Again, what this illustrates is that just because a service is “Cloud-based” does not imply it’s any more reliable or resilient as one that is not. It’s just as important that as enterprises look to move to the Cloud that they perform as much due diligence on their providers as makes sense. We’ll see a weeding out of the ankle-biters in Cloud Computing.

Nobody ever gets fired for buying IBM…

What we’ll also see is that even though we’re not supposed to care what our Cloud providers’ infrastructure is powered by and how, we absolutely will in the long term and the vendors know it.

This is where people start to freak about how standards and consolidation will kill innovation in the space but it’s also where the realities of running a business come crashing down on early adopters.

Large enterprises will move to providers who can demonstrate that their services are solid by way of co-branding with the reputation of the providers of infrastructure coupled with the compliance to “standards.”

The big players like IBM see this as an opportunity and as early as last year introduced a Cloud certification program:

IBM to Validate Resiliency of Cloud Computing Infrastructures

Will Consult With Businesses of All Sizes to Ensure Resiliency, Availability, Security; Drive Adoption of New Technology

ARMONK, NY – 24 Nov 2008: In a move that could spur the rise of the nascent computing model known as “cloud,” IBM (NYSE: IBM) today said it would introduce a program to validate the resiliency of any company delivering applications or services to clients in the cloud environment. As a result, customers can quickly and easily identify trustworthy providers that have passed a rigorous evaluation, enabling them to more quickly and confidently reap the business benefits of cloud services.

Cloud computing is a model for network-delivered services, in which the user sees only the service and does not view the implementation or infrastructure required for its delivery. The success to date of cloud services like storage, data protection and enterprise applications, has created a large influx of new providers. However, unpredictable performance and some high-profile downtime and recovery events with newer cloud services have created a challenge for customers evaluating the move to cloud.
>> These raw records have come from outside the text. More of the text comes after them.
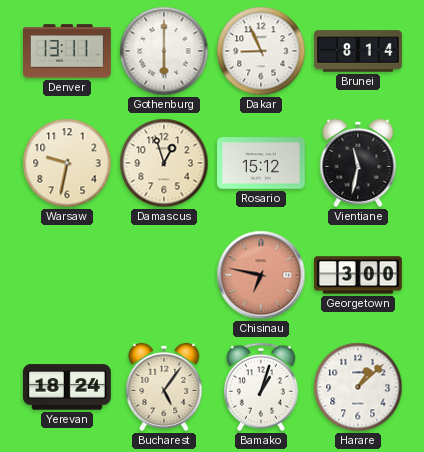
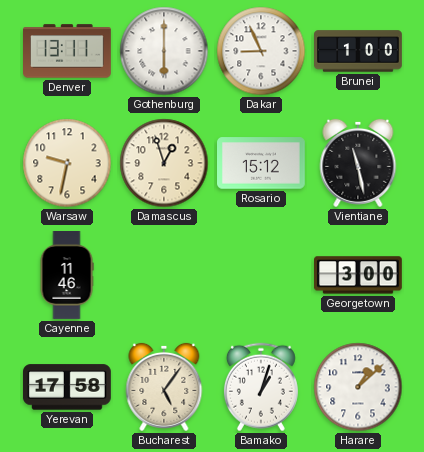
Brunei: 8:14 -> 1:00
Vientiane: 11:32 -> 11:28
Cayenne: none -> 11:46
Chisinau: 6:47 -> none
Yerevan: 18:24 -> 17:58
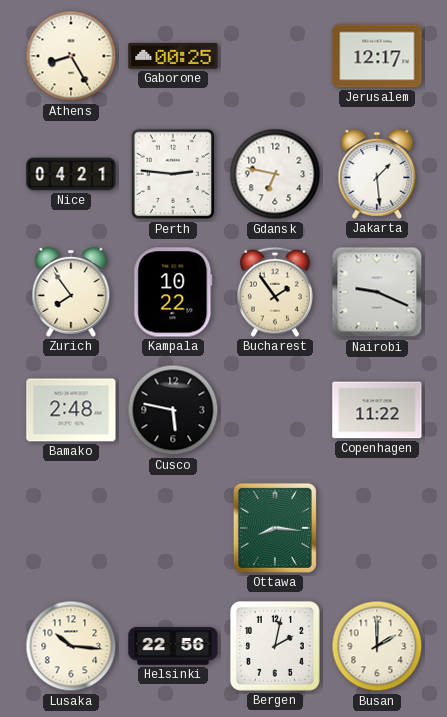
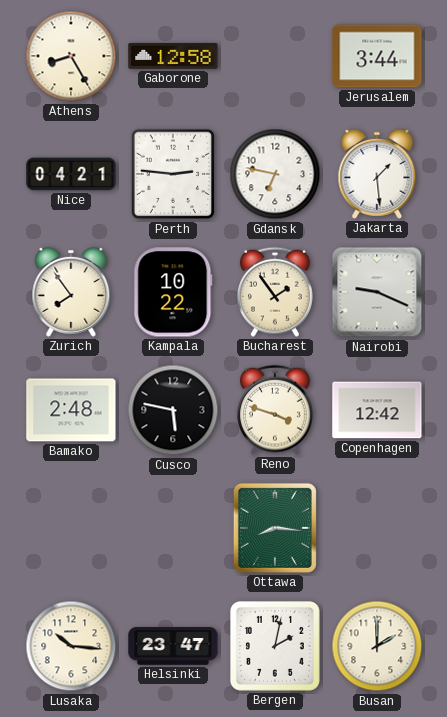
Gaborone: 00:25 -> 12:58
Jerusalem: 12:17 -> 3:44
Reno: none -> 3:48
Copenhagen: 11:22 -> 12:42
Helsinki: 22:56 -> 23:47
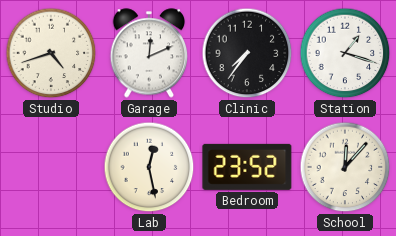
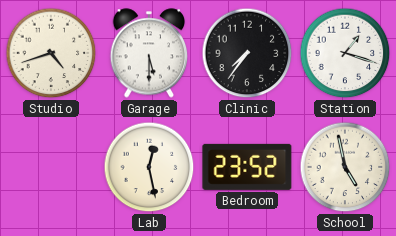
Garage: 12:11 -> 5:30
School: 12:07 -> 4:58
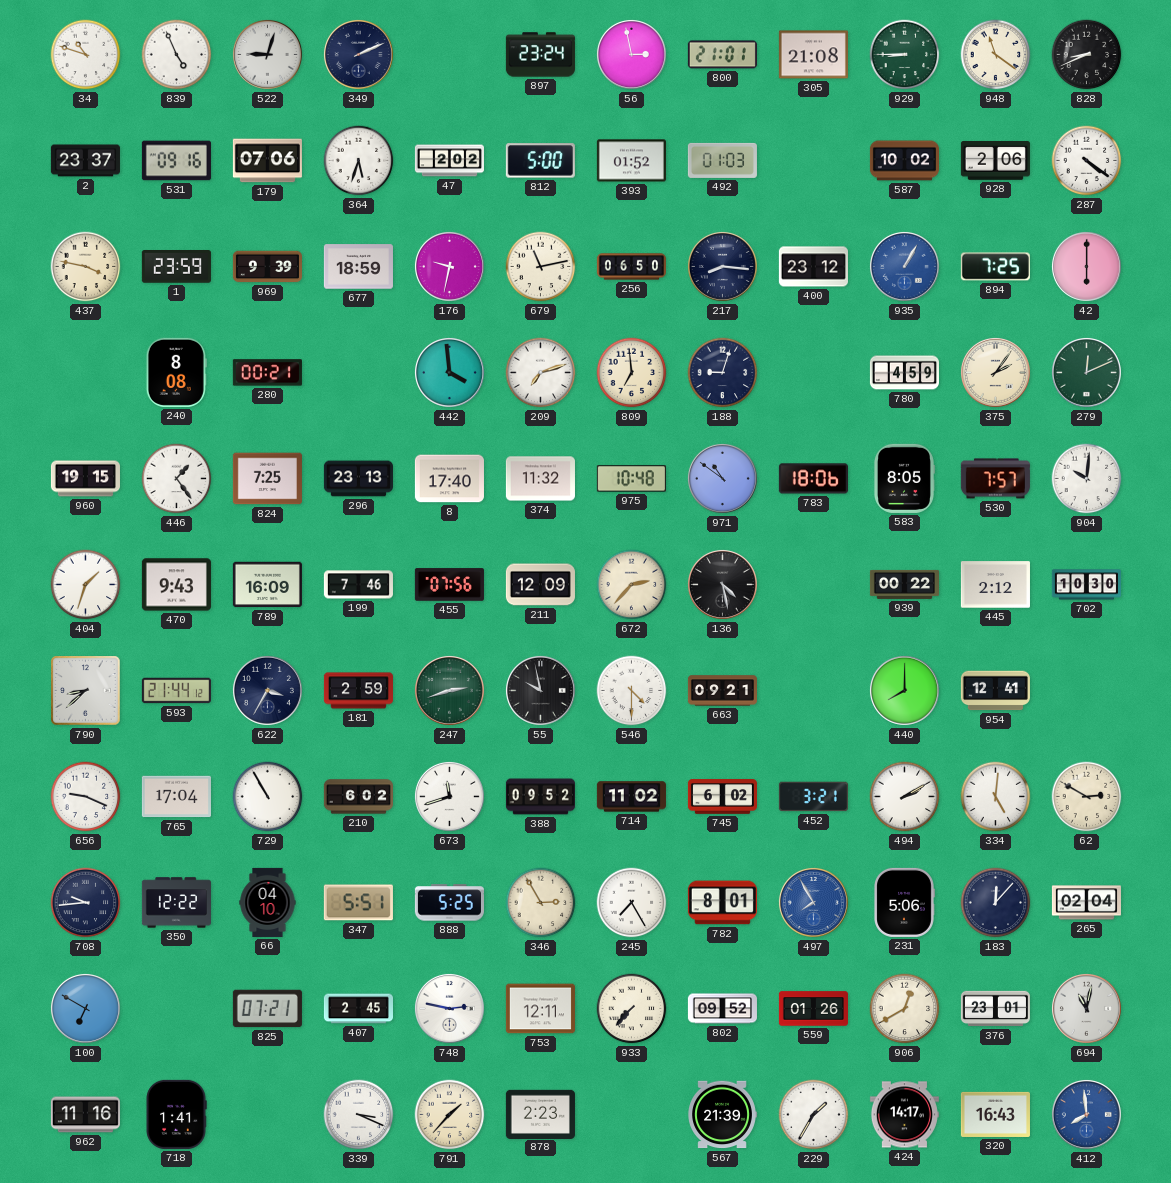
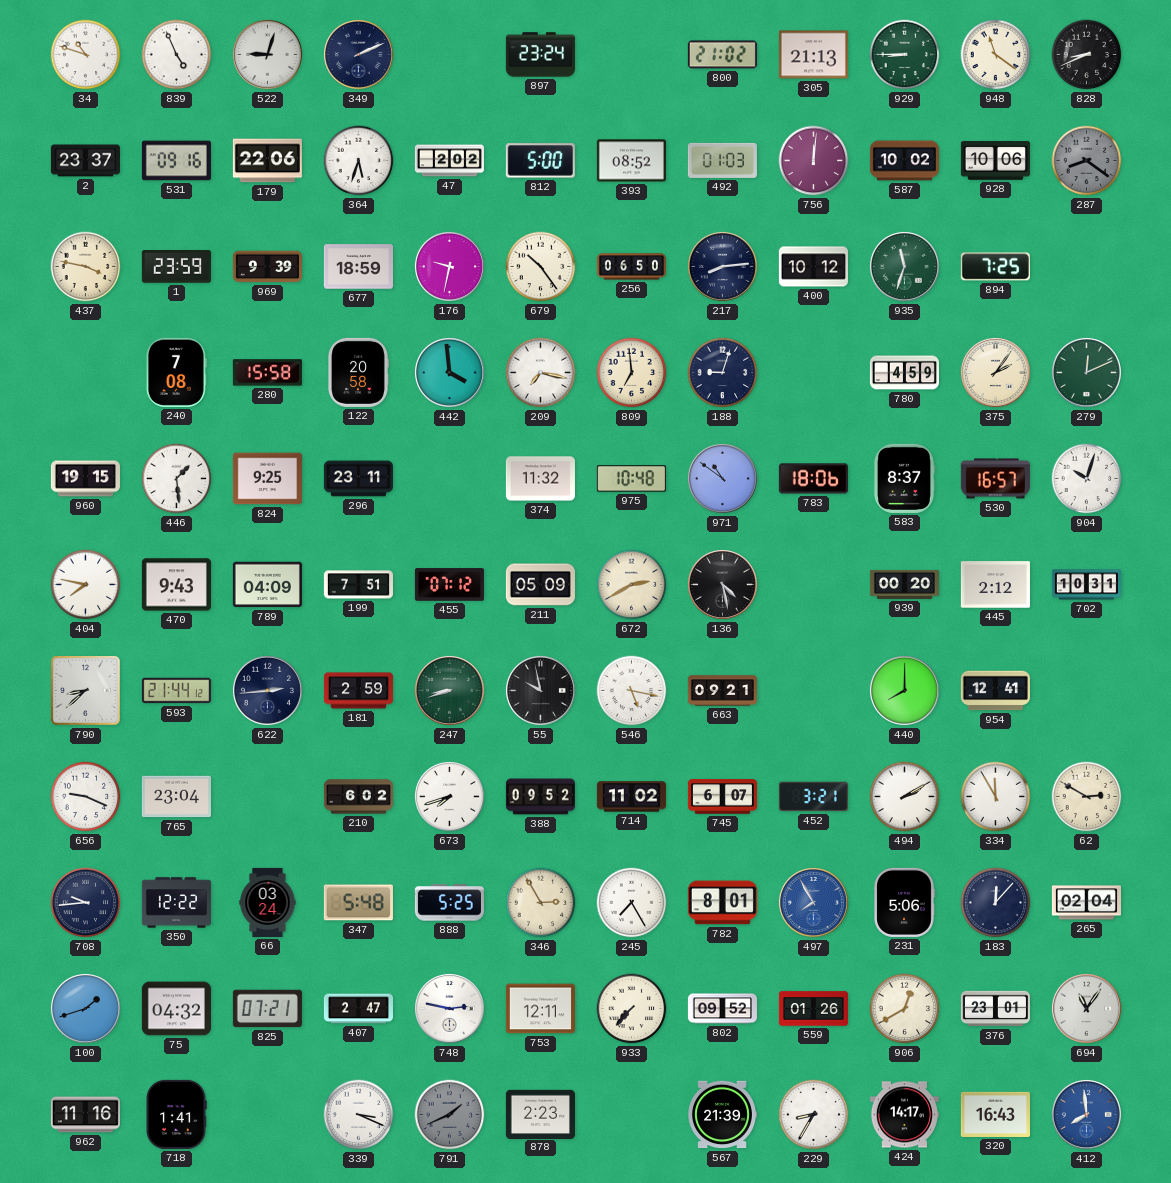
56: 2:58 -> none
800: 21:01 -> 21:02
305: 21:08 -> 21:13
179: 07:06 -> 22:06
393: 01:52 -> 08:52
756: none -> 12:01
928: 2:06 -> 10:06
287: 4:21 -> 8:21
287 dial: white -> grey
679: 11:13 -> 10:24
217: 8:16 -> 8:14
400: 23:12 -> 10:12
935: 1:05 -> 11:33
935 dial: blue -> green
42: 6:00 -> none
240: 8:08 -> 7:08
280: 00:21 -> 15:58
122: none -> 20:58
209: 7:12 -> 7:17
446: 1:24 -> 1:29
824: 7:25 -> 9:25
296: 23:13 -> 23:11
8: 17:40 -> none
583: 8:05 -> 8:37
530: 7:57 -> 16:57
904: 10:01 -> 10:03
404: 1:33 -> 7:47
789: 16:09 -> 04:09
199: 7:46 -> 7:51
455: 07:56 -> 07:12
211: 12:09 -> 05:09
672: 2:37 -> 2:40
939: 00:22 -> 00:20
702: 10:30 -> 10:31
622: 3:35 -> 2:44
247: 2:42 -> 8:42
546: 4:30 -> 5:17
765: 17:04 -> 23:04
729: 10:55 -> none
673: 11:42 -> 7:42
745: 6:02 -> 6:07
334: 5:01 -> 11:55
66: 04:10 -> 03:24
347: 5:51 -> 5:48
100: 6:50 -> 1:42
75: none -> 04:32
407: 2:45 -> 2:47
694: 11:02 -> 11:06
791: 1:37 -> 1:41
791 dial: cream -> grey
229: 1:35 -> 8:35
IBM’s new “Resilient Cloud Validation” program will allow businesses who collaborate with IBM on a rigorous, consistent and proven program of benchmarking and design validation to use the IBM logo: “Resilient Cloud” when marketing their services.

Remember the “Cisco Powered Network” program?  How about a “Cisco Powered Cloud?”  See how GoGrid advertises their load balancers are f5?

In the long term, like the CapitalOne credit card commercials challenging the company providing your credit card services by asking “What’s in your wallet?” you can expect to start asking the same thing about your Cloud providers’ offerings, also.